───── Dataset records ─────

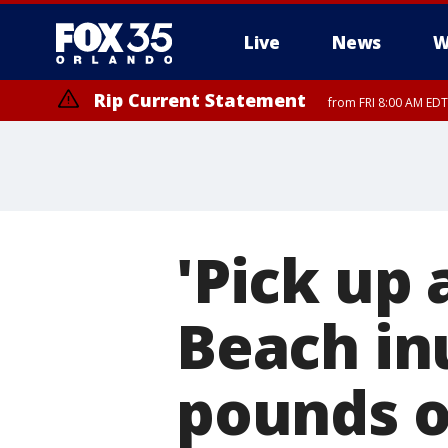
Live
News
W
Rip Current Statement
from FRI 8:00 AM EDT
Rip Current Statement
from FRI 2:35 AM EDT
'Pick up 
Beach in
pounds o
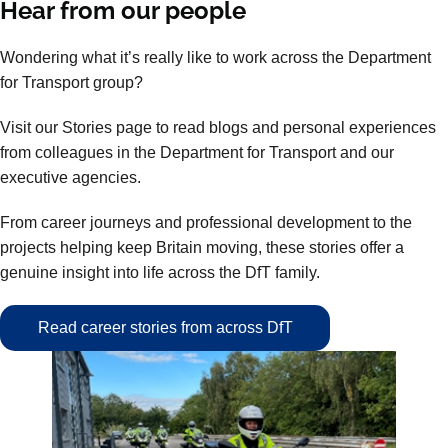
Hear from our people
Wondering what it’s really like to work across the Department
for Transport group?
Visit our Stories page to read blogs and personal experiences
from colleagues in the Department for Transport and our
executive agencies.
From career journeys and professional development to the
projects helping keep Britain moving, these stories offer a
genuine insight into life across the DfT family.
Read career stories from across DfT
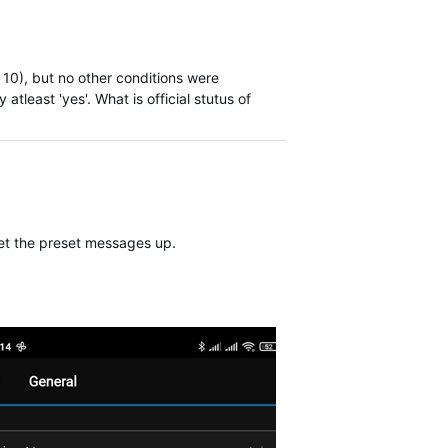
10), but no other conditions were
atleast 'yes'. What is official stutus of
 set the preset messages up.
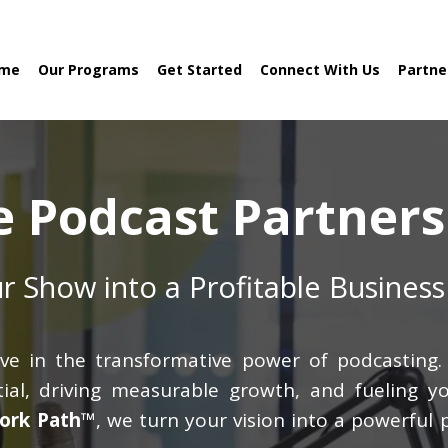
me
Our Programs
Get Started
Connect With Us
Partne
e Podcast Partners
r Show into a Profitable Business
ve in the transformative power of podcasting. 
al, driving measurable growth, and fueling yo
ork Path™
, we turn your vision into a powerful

─────
───── Dataset records ─────

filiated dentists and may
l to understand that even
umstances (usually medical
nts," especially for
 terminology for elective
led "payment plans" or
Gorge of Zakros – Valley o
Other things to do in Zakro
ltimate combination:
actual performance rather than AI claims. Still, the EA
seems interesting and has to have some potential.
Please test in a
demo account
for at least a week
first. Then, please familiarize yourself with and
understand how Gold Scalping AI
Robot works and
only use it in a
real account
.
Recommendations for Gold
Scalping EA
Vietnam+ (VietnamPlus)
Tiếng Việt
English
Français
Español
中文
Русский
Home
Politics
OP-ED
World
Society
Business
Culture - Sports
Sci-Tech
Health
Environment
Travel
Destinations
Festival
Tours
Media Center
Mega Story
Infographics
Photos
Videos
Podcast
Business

─────

Task description ▸
Copy word for word the lines of the records above from the one with "From career journeys" up to and including the one with "into a powerful". Skip the pictures.

Written answer ▸
From career journeys and professional development to the
projects helping keep Britain moving, these stories offer a
genuine insight into life across the DfT family.
Read career stories from across DfT
10), but no other conditions were
atleast 'yes'. What is official stutus of
 set the preset messages up.
me
Our Programs
Get Started
Connect With Us
Partne
e Podcast Partners
r Show into a Profitable Business
ve in the transformative power of podcasting. 
al, driving measurable growth, and fueling yo
ork Path™
, we turn your vision into a powerful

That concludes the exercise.